表1に分析結果を示しています。モデル(1)は、MAが1%増加するごとに、鉄道路線網の拡張によって乗車率が1.556%増加することを示しています。さらに、モデル(2)、(3)、(4)は、鉄道が開通していない地域と比較して、半径500m以内で70.2%、1km以内で58.9%、2km以内で41.5%の増加という、新駅への近接性が乗車率を大幅に押し上げることを示しています。これらの調査結果から、鉄道の拡張が乗客の増加を促し、大気汚染を緩和する役割を果たすことが示唆されます。また、モデル(2)~(4)から、新駅からの距離が長くなるにつれて利用者数の増加が徐々に減少していることが分かるため、住民が駅から遠くなるほど鉄道利用が自然に減少することが示唆されます。補間された乗車率データを使ってさらに分析を進めると、これらを上回る結果が得られ、より包括的なデータセットによる継続的な研究の必要性が浮き彫りになりました。

―費用便益分析―

本研究では、得られた回帰係数を用いて、2つの主要な便益に焦点を当てて費用便益分析を行いました。まず、大気汚染改善による健康上の便益についてです。SPMやNO2のような大気汚染物質への曝露と、心肺疾患リスクの増加との相関は多くの文献で立証されています。鉄道路線網の拡張によるSPMとNO2の減少に帰せられる死亡率と罹患率の削減を定量化するために、本研究では統計的生命の価値(VSL)の手法を用いました。この手法によって、これらの健康面の改善に金銭的な価値を割り当て、死亡リスクの削減に対する社会的な支払意思額を反映させました。

また、本研究では、路線網拡張による渋滞緩和の利益を定量化しました。2015年から2017年にかけて約247,000人の回答者から収集した日本における独自の調査データを分析し、Li et al.(2019)を中心とした文献を参考に、東京都における交通渋滞による遅延を平均約25分としました。さらに、Yang et al.(2018)を参考に、新しい鉄道路線の導入に伴い通勤遅延が15%短縮するという条件のもとで、25年間にわたるMAの向上により、交通渋滞による遅延時の移動時間が平均7.36%短縮されたことが分かりました。この時間節約の金銭的価値を定量化するために、遅延時間短縮に金銭的価値を割り当てるVOT(Value of Time)という手法を用いました。

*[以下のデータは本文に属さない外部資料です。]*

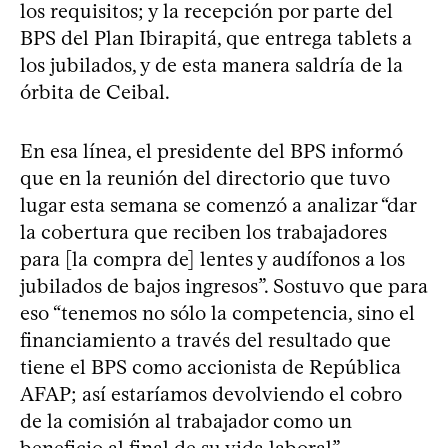
los requisitos; y la recepción por parte del
BPS del Plan Ibirapitá, que entrega tablets a
los jubilados, y de esta manera saldría de la
órbita de Ceibal.
En esa línea, el presidente del BPS informó
que en la reunión del directorio que tuvo
lugar esta semana se comenzó a analizar “dar
la cobertura que reciben los trabajadores
para [la compra de] lentes y audífonos a los
jubilados de bajos ingresos”. Sostuvo que para
eso “tenemos no sólo la competencia, sino el
financiamiento a través del resultado que
tiene el BPS como accionista de República
AFAP; así estaríamos devolviendo el cobro
de la comisión al trabajador como un
beneficio al final de su vida laboral”.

表2は、東京都の路線網拡張から得られる健康面及び渋滞面の便益を示しており、分かりやすくするため東京23区と23区以外で区分しています。この表から、健康面の便益は6,197万5,000ドルから1億3,570万9,000ドル、混雑面の便益は7,816万9,000ドルであると推測され、これらの便益はそれぞれ総建設費の0.898~1.968%、1.128%に相当します。項目(a)と(d)の健康面での便益が異なるのは、異なるサンプルから得られた回帰係数の差から生じています。この結果において、これらの便益のかなりの部分が、人口密度が高く鉄道網が発達している東京23区に集中していることが分かります。ここから、鉄道インフラが、特に人口密度の高い都心部において公衆衛生を改善し、運輸効率を高める上で極めて重要な役割を果たしていることが明らかになりました。

―結論―

今回の研究では、過去25年間にわたる東京の鉄道路線網拡張に伴う大気汚染への効果について、直接的な影響とより広範な影響ともに調査を行いました。この調査の結果、25年間の鉄道路線網の拡張により、東京と全体でSPMとNO2の濃度がそれぞれ8%と1.5%減少し、これらの直接的な汚染度を考慮すると最大で21%と1%減少したことが分かりました。この結果は、鉄道開通の直接的な影響に焦点を当てたLi et al.(2019年)の先行研究で確認された2~4%の減少を上回るものでした。

また、健康面の便益は6,197万5,000ドルから1億3,570万9,000ドル、混雑面の便益は7,816万9,000ドルであることが推測され、これらはGendron-Carrie et al. (2022)の先行研究の推測値の範囲内でしたが、Li et al.(2019年)が示唆した10億~31億ドルには及びませんでした。しかし、本研究での分析では労働生産性やほかの汚染物質の削減などの便益を網羅できていません。それでも、鉄道の利用者数の増加と大気質の改善との関係が、今後の新路線開発にも利益をもたらすと予測でき、本研究はその重要性を強調しています。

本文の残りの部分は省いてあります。